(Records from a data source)
BEGIN

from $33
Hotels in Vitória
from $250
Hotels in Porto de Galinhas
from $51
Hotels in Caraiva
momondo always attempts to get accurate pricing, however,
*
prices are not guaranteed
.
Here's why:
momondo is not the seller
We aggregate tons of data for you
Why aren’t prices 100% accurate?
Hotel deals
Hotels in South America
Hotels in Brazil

END
BEGIN

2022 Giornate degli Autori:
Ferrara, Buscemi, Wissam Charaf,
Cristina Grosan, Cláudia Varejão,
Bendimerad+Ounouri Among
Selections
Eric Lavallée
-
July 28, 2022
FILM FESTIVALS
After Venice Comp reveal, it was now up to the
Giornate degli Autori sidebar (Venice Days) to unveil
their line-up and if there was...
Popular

END
BEGIN

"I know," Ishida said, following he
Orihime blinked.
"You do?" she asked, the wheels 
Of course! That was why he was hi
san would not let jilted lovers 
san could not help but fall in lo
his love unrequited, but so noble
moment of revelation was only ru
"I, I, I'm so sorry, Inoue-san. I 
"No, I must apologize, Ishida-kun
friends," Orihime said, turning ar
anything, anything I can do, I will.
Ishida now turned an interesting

END

Find "momondo always attempts" in the entries above and copy that whole line exactly, then each line after it through the line that contains "Hotels in Brazil".

- **SOLUTION FOR THIS EXERCISE**:
momondo always attempts to get accurate pricing, however,
*
prices are not guaranteed
.
Here's why:
momondo is not the seller
We aggregate tons of data for you
Why aren’t prices 100% accurate?
Hotel deals
Hotels in South America
Hotels in Brazil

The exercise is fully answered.